Requirement: Repeat exactly the lines from the first line of the records through the line containing "The width and height of the screenshot is (1566, 1317).", and nothing more.

··· Source material ···

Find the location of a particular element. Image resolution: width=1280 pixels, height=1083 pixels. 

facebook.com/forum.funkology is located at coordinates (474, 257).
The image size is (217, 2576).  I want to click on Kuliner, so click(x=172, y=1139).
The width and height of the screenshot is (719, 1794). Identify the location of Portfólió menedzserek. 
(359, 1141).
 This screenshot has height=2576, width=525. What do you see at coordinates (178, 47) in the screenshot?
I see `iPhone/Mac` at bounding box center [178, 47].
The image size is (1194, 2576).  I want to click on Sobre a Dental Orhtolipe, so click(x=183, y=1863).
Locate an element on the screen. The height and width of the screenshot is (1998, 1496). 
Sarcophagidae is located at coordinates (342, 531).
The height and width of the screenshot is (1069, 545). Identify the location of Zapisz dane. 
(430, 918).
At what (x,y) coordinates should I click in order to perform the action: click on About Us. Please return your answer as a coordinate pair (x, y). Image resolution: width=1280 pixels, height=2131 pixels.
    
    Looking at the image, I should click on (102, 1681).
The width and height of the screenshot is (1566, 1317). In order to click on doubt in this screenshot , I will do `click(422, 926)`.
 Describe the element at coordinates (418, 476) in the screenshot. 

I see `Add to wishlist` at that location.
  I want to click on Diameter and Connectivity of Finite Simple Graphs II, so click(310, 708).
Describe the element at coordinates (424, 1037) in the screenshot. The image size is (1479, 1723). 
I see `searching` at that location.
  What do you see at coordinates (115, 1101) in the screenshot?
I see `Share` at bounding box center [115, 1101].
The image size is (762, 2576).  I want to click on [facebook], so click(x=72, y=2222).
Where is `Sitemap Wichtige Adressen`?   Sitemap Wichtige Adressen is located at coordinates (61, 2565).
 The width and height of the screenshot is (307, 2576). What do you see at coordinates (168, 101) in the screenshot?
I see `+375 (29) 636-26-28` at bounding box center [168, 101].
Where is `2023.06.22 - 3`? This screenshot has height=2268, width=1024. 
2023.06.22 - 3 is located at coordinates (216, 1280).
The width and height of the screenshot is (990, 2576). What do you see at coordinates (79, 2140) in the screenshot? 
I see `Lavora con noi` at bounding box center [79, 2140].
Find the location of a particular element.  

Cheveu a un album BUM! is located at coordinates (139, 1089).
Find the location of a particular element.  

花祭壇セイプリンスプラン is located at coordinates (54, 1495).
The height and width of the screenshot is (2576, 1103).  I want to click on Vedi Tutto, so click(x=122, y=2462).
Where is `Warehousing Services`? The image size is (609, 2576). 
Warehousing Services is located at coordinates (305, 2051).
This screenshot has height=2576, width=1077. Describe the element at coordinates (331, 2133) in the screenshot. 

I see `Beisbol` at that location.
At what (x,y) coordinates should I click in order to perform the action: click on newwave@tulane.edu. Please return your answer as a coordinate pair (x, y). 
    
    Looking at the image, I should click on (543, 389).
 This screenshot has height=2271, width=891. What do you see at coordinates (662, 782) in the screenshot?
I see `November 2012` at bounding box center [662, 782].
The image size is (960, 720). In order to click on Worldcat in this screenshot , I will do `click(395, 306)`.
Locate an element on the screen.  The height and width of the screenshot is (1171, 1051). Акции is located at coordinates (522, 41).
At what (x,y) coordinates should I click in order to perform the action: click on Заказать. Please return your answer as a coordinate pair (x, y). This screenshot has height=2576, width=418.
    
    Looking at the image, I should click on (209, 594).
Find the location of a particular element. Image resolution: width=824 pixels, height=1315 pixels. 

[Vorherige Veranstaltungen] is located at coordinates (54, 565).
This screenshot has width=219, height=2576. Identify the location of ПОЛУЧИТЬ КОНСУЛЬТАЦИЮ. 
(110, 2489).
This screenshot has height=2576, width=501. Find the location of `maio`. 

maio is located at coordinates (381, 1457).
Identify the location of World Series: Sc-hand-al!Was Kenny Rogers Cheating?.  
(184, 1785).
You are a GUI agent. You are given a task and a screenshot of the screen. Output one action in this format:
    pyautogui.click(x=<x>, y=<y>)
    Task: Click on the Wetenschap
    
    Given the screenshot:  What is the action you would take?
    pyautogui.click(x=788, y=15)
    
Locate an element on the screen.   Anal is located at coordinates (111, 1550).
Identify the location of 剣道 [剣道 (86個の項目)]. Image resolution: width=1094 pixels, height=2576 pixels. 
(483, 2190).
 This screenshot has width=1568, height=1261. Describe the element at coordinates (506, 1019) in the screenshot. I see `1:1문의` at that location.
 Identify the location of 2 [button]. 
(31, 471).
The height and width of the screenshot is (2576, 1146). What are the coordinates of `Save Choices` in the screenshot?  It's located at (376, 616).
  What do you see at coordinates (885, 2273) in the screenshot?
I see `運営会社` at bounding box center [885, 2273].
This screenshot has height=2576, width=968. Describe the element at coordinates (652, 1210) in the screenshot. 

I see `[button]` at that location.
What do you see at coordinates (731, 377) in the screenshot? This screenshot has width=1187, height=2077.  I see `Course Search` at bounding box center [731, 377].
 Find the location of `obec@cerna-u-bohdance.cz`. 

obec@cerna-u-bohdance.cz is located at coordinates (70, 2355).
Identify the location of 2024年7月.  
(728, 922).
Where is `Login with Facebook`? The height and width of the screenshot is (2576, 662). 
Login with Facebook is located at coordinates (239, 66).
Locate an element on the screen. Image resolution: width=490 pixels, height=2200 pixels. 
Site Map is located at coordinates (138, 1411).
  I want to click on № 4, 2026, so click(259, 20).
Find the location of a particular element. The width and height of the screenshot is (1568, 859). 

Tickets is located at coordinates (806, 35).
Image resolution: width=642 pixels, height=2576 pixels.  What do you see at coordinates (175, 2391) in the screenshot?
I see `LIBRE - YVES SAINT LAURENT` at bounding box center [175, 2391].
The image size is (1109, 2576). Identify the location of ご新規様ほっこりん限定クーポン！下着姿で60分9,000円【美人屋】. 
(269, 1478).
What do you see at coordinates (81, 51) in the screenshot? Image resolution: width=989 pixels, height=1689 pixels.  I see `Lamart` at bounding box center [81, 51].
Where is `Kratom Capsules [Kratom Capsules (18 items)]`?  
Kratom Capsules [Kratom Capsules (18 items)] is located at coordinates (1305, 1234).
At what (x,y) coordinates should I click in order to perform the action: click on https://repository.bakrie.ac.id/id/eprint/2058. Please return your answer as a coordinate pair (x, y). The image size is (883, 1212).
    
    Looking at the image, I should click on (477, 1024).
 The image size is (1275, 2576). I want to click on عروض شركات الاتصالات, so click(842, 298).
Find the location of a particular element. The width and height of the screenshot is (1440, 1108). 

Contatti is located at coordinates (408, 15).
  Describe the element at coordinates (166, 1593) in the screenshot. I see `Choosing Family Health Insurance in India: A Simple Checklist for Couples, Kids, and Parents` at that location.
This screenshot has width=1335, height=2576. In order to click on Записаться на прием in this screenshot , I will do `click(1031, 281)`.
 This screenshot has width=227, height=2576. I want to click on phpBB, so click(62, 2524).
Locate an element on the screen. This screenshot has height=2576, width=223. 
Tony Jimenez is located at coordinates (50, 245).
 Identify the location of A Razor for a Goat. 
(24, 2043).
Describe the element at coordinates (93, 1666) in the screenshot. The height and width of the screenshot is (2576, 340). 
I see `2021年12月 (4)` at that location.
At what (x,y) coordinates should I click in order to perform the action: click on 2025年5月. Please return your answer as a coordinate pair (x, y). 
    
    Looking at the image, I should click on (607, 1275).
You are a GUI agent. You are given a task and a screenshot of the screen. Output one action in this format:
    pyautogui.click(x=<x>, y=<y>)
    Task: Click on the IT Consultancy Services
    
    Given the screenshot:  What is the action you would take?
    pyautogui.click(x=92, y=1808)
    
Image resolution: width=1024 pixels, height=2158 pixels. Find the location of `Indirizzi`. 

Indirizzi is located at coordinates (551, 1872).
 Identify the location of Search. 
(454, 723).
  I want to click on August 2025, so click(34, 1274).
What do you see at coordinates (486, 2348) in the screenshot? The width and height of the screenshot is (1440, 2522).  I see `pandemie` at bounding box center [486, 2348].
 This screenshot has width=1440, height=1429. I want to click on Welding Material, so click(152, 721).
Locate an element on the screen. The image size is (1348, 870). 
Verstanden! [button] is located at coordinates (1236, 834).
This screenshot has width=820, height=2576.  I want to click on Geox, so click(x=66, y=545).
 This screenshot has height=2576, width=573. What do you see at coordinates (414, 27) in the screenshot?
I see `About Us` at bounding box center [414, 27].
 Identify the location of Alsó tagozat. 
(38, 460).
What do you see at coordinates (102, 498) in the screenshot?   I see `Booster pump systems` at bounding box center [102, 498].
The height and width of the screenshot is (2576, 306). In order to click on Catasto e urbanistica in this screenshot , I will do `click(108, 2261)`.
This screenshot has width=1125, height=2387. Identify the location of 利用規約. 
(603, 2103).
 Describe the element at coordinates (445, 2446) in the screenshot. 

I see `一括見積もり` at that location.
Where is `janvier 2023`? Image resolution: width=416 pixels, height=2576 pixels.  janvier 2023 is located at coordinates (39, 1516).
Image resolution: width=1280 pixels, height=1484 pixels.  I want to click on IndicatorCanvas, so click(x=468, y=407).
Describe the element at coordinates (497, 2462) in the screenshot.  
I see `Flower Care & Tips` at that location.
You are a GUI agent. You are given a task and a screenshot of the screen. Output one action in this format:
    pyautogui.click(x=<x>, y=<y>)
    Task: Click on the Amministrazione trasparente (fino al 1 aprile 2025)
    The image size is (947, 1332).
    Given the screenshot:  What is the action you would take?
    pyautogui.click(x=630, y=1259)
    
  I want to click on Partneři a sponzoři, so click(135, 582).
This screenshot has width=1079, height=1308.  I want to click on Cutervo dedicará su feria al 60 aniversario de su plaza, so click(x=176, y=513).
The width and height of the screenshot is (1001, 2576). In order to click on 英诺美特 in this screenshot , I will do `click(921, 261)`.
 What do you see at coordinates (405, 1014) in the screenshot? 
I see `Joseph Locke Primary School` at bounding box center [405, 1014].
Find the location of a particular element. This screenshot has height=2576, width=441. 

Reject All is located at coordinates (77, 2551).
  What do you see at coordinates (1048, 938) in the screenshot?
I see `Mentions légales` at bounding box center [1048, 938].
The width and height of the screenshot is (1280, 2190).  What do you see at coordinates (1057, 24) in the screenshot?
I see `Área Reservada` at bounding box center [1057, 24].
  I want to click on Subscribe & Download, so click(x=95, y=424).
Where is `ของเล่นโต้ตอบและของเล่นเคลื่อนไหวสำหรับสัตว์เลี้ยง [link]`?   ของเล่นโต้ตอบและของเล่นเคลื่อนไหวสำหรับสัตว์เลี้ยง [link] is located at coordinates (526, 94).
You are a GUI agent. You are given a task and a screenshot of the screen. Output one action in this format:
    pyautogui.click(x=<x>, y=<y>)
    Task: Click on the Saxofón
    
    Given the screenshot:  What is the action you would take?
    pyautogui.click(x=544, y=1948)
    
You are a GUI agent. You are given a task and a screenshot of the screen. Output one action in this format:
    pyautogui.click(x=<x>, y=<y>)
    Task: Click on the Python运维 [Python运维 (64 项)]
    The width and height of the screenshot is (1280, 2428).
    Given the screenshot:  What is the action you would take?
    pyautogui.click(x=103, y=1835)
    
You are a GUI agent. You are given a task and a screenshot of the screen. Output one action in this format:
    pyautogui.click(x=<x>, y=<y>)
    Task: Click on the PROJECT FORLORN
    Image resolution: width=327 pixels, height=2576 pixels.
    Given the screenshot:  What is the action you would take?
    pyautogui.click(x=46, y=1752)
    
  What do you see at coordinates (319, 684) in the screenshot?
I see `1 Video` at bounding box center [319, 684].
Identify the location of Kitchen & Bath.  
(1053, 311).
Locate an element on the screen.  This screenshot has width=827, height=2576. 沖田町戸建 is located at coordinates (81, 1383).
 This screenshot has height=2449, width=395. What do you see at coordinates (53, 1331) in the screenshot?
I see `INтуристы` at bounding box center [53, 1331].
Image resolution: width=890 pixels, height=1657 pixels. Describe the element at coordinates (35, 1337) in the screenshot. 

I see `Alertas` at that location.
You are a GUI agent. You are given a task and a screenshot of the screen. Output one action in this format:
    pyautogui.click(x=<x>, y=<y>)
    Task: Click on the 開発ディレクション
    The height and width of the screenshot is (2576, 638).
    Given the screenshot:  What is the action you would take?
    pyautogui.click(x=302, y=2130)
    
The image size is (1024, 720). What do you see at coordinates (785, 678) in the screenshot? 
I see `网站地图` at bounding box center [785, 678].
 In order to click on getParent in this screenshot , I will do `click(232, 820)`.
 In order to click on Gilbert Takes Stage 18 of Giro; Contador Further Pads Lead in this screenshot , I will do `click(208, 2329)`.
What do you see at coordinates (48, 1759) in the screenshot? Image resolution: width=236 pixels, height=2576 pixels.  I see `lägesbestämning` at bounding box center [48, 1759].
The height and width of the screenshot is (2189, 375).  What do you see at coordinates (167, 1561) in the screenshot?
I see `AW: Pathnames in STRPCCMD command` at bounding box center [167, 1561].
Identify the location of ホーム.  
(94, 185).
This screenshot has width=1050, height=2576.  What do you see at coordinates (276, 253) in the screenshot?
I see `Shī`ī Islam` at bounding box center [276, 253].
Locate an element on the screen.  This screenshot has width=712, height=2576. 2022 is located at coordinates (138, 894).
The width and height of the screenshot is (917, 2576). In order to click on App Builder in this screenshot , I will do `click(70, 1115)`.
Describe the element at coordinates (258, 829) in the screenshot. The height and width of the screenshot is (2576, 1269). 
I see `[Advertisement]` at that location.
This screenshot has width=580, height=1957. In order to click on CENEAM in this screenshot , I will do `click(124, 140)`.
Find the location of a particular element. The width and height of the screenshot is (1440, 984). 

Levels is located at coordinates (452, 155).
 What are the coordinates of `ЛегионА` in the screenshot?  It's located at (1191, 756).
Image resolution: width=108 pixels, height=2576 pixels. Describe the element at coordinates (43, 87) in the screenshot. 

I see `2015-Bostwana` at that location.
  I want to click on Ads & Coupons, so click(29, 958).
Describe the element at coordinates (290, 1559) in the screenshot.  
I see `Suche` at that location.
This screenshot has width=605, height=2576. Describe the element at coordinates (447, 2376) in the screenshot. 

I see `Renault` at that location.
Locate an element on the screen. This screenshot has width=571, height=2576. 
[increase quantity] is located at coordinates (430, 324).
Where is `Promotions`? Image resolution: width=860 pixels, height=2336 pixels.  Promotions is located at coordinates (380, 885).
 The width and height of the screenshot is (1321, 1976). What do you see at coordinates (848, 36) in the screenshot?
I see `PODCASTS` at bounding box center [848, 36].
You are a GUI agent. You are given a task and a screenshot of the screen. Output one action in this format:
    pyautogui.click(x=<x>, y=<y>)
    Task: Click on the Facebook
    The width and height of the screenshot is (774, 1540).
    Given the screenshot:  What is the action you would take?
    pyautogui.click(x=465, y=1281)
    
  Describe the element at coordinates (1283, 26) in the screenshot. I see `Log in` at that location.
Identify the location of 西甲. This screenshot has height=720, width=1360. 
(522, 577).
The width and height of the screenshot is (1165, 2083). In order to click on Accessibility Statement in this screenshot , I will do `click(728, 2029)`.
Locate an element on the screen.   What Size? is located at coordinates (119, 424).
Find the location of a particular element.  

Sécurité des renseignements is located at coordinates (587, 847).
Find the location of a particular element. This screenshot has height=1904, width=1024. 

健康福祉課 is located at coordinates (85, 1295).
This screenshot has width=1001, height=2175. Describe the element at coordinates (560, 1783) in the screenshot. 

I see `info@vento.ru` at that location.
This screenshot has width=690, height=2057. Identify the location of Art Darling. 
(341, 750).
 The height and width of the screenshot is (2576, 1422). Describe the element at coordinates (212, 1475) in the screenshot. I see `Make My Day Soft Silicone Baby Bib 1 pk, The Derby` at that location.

···

Your response:
Find the location of a particular element. Image resolution: width=1280 pixels, height=1083 pixels. 

facebook.com/forum.funkology is located at coordinates (474, 257).
The image size is (217, 2576).  I want to click on Kuliner, so click(x=172, y=1139).
The width and height of the screenshot is (719, 1794). Identify the location of Portfólió menedzserek. 
(359, 1141).
 This screenshot has height=2576, width=525. What do you see at coordinates (178, 47) in the screenshot?
I see `iPhone/Mac` at bounding box center [178, 47].
The image size is (1194, 2576).  I want to click on Sobre a Dental Orhtolipe, so click(x=183, y=1863).
Locate an element on the screen. The height and width of the screenshot is (1998, 1496). 
Sarcophagidae is located at coordinates (342, 531).
The height and width of the screenshot is (1069, 545). Identify the location of Zapisz dane. 
(430, 918).
At what (x,y) coordinates should I click in order to perform the action: click on About Us. Please return your answer as a coordinate pair (x, y). Image resolution: width=1280 pixels, height=2131 pixels.
    
    Looking at the image, I should click on (102, 1681).
The width and height of the screenshot is (1566, 1317). In order to click on doubt in this screenshot , I will do `click(422, 926)`.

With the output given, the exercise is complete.